(Extracted page text data)

Start of Block

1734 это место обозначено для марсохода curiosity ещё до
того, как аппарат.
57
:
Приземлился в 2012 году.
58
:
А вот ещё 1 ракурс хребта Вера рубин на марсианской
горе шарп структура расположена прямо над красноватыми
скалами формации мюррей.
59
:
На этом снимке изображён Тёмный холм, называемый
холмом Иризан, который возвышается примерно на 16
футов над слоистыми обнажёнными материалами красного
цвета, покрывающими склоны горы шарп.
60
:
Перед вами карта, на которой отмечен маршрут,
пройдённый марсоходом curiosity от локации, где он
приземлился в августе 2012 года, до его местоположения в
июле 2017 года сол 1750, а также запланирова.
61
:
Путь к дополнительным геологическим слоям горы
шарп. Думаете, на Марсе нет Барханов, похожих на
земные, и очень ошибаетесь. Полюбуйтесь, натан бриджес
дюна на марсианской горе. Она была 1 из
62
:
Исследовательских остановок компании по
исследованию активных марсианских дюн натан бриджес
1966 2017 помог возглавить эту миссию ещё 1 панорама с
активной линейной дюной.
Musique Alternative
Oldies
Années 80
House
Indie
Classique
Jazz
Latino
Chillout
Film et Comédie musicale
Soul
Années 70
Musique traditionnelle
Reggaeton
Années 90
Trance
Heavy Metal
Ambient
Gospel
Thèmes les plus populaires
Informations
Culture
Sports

End of Block
Start of Block

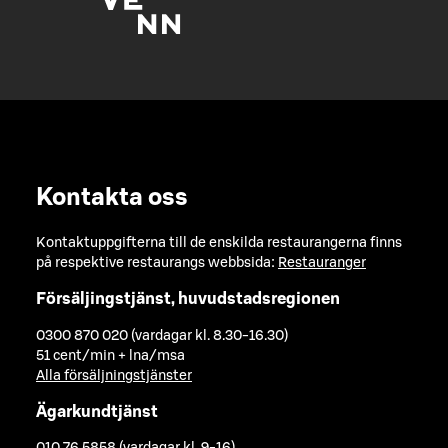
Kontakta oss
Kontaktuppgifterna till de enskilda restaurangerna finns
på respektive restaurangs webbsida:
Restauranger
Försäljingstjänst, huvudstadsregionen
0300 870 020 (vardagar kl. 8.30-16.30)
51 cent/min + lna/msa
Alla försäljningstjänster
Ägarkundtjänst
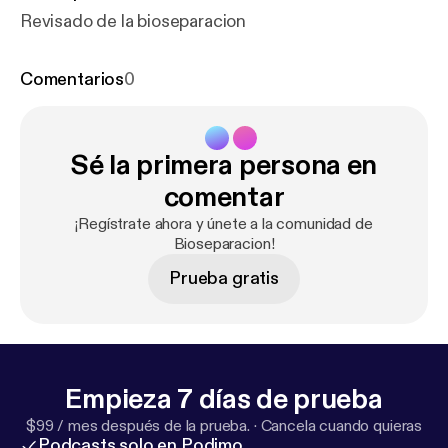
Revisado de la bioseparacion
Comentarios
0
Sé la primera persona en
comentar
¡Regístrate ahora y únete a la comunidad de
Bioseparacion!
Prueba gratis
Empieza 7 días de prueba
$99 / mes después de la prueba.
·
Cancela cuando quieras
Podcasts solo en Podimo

End of Block
Start of Block

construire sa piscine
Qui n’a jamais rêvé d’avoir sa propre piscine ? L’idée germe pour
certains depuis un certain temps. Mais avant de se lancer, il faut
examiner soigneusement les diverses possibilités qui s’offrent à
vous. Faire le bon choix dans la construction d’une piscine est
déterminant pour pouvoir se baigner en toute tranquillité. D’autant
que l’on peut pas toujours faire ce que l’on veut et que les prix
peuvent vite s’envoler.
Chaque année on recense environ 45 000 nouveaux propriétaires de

End of Block

Set down precisely the lines above between the line holding "1734 это место" and the line holding "Путь к дополнительным", inclusive, and nothing beyond them.

1734 это место обозначено для марсохода curiosity ещё до
того, как аппарат.
57
:
Приземлился в 2012 году.
58
:
А вот ещё 1 ракурс хребта Вера рубин на марсианской
горе шарп структура расположена прямо над красноватыми
скалами формации мюррей.
59
:
На этом снимке изображён Тёмный холм, называемый
холмом Иризан, который возвышается примерно на 16
футов над слоистыми обнажёнными материалами красного
цвета, покрывающими склоны горы шарп.
60
:
Перед вами карта, на которой отмечен маршрут,
пройдённый марсоходом curiosity от локации, где он
приземлился в августе 2012 года, до его местоположения в
июле 2017 года сол 1750, а также запланирова.
61
:
Путь к дополнительным геологическим слоям горы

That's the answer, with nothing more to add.